Date of this Version
Since the late 1970s, U.S. policymakers at both the federal and state levels have enacted a variety of incentives, regulations, and programs to encourage the production and use of agriculture-based biofuels. Initially, federal biofuels policies were developed to help kick-start the biofuels industry during its early development, when neither production capacity nor a market for the finished product was widely available. Federal policy has played a key role in helping to close the price gap between biofuels and cheaper petroleum fuels. Now, as the industry has evolved, other policy goals (e.g., national energy security, climate change concerns, support for rural economies) are cited by proponents as justification for continuing policy support.

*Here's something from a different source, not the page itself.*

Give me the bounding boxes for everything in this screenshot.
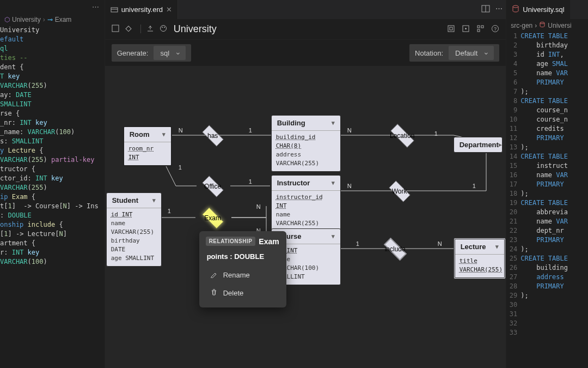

The U.S. biofuels sector has responded to these government incentives by expanding output every year since 1996, with important implications for the domestic and international food and fuel sectors. The production of ethanol (the primary biofuel produced in the United States) has risen from about 175 million gallons in 1980 to 10.7 billion gallons per year in 2009. U.S. biodiesel production is much smaller than its ethanol counterpart, but has also shown strong growth, rising from 0.5 million gallons in 1999 to an estimated 776 million gallons in 2008 before being impeded by the nationwide financial crisis.
Despite this rapid growth, total agriculture-based biofuels production accounted for only about 4.3% of total U.S. transportation fuel consumption in 2009. Federal biofuels policies have had costs, including unintended market and environmental consequences and large federal outlays (estimated at $6 to $8 billion in 2009). Despite the direct and indirect costs of federal biofuels policy and the small role of biofuels as an energy source, the U.S. biofuels sector continues to push for greater federal involvement. But critics of federal policy intervention in the biofuels sector have also emerged.